28 July 2012
Machine Learning and Public Policy
The realm of policy and politics is considered to be distant from the latest findings in computer science. Nevertheless, this is no more true. We are now experiencing exciting developments in the subset of artificial intelligence called “machine learning”, the engineering of algorithms aimed at identifying patterns in large and complex datasets. For instance, anti-spam filters are machine learning algorithms that are trained in identifying and filtering emails that can be labeled as malicious or trivial. High quality results are achievable because machine learning software is trained with “examples” in order to learn how to identify specific characteristics in the underlying data, then it is exposed to real data with the aim to label them and separate those with the desired qualities.
There are different paradigms of machine learning, such as Bayesian networks and reinforcement learning, and some of them are mimicking biological processes, as in the case of neural networks and genetic algorithms. There are broad applications, from speech recognition to game playing, and the policy implications are huge.
One of the frontiers of this field is “unsupervised learning”, the development of algorithms able to deliver good results without the prior exposure to a training data set. Few weeks ago, in June 2012, a major development was in this discipline: a group of researchers, based at Google and Stanford University, developed a strong advancement in “deep learning” techniques, creating a neural network able to identify high-level features in a very complex dataset. Specifically, they developed a large-scale neural network with 16.000 processors and 1 billion connections that was capable of identifying very complex structures, such as cat profiles, in YouTube videos.
The evolution of machine learning is coupling itself with the more broader “big data” revolution that is now affecting business and the academia. Harvard University has recently announced a new Master in Computational Science and Engineering, Stanford University has a certificate in Data Science and there are also new tailored programs, such as the joint Ph.D. program in Machine Learning and Public Policy at Carnegie Mellon.

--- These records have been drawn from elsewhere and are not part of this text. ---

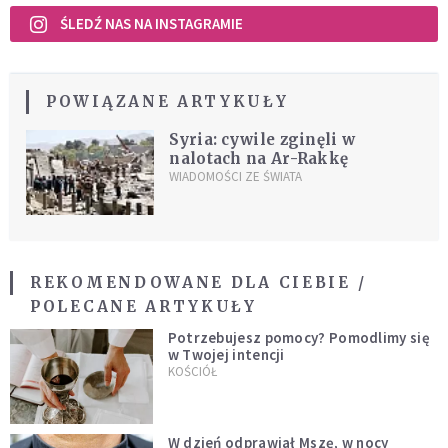
ŚLEDŹ NAS NA INSTAGRAMIE
POWIĄZANE ARTYKUŁY
Syria: cywile zginęli w
nalotach na Ar-Rakkę
WIADOMOŚCI ZE ŚWIATA
REKOMENDOWANE DLA CIEBIE /
POLECANE ARTYKUŁY
Potrzebujesz pomocy? Pomodlimy się
w Twojej intencji
KOŚCIÓŁ
W dzień odprawiał Mszę, w nocy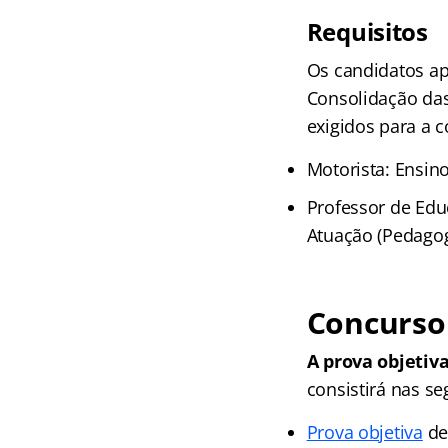
Requisitos
Os candidatos ap
Consolidação das 
exigidos para a c
Motorista: Ensin
Professor de Edu
Atuação (Pedagog
Concurso
A prova objetiva
consistirá nas se
Prova objetiva
de 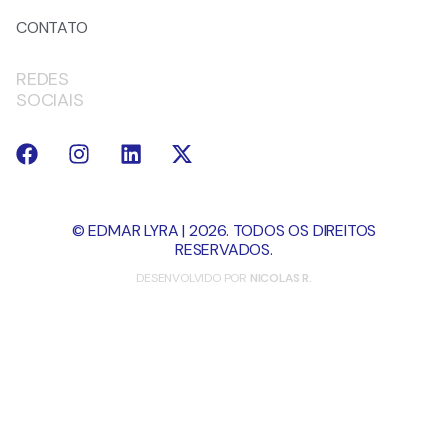
CONTATO
REDES
SOCIAIS
© EDMAR LYRA | 2026. TODOS OS DIREITOS
RESERVADOS.
DESENVOLVIDO POR
NICOLAS R.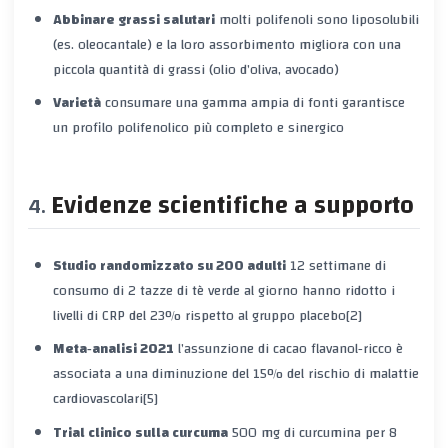
Abbinare grassi salutari
molti polifenoli sono liposolubili
(es. oleocantale) e la loro assorbimento migliora con una
piccola quantità di grassi (olio d’oliva, avocado)
Varietà
consumare una gamma ampia di fonti garantisce
un profilo polifenolico più completo e sinergico
Evidenze scientifiche a supporto
Studio randomizzato su 200 adulti
12 settimane di
consumo di 2 tazze di tè verde al giorno hanno ridotto i
livelli di CRP del 23% rispetto al gruppo placebo[2]
Meta‑analisi 2021
l’assunzione di cacao flavanol‑ricco è
associata a una diminuzione del 15% del rischio di malattie
cardiovascolari[5]
Trial clinico sulla curcuma
500 mg di curcumina per 8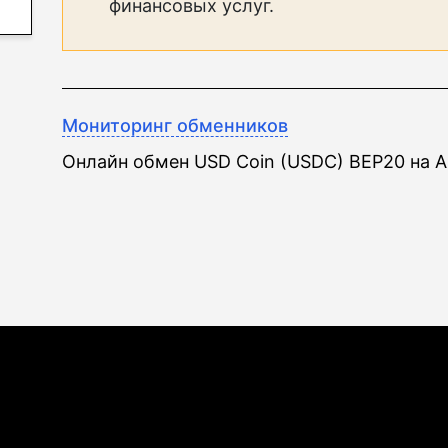
финансовых услуг.
Мониторинг обменников
Онлайн обмен USD Coin (USDC) BEP20 на А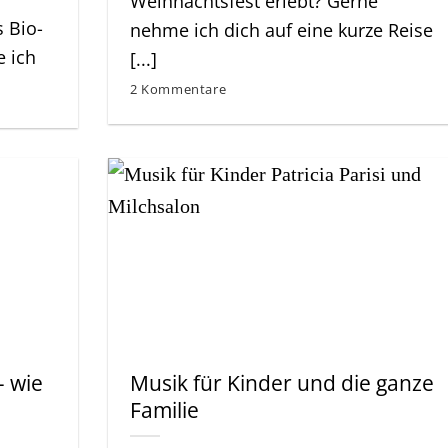
Weihnachtsfest erlebt? Gerne
 Bio-
nehme ich dich auf eine kurze Reise
 ich
[...]
2 Kommentare
– wie
Musik für Kinder und die ganze
Familie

Most of the applications of these techniques for government and policy are yet to discover: a lot of them will be in the realm of national security and military science. For instance, intelligence, counterintelligence, antiterrorism and cryptography will be enriched with new methods to extract information and meaningful patterns from an increasing amount of data collected from both open and confidential sources. Smart algorithms will be able to analyze log files and find cyber-intrusions, detect fraudulent financial transactions and spot potential pandemics in a very early stage. In the governmental area, data from the public administration, the environment agencies and the municipalities have the potential to be processed in smart ways, increasing the potential for high-impact and tailored public policies based on empirical evidence.
It is highly probable that machine learning tools will have an increasing impact because of the scientific research, that is empowering algorithms and their efficiency, and the increased available computational power, based on technological trends such as the Moore’s law and the new large data centers with parallel computing that are the technological base of Google, Amazon and other internet businesses. Moreover, the widespread diffusion of sensors and input devices is going to expand dramatically the amount of available data.
Our world of chaotic and unstructured data may change soon, the ability of computer algorithms to extract meaning from them is already affecting the way in with we live and work.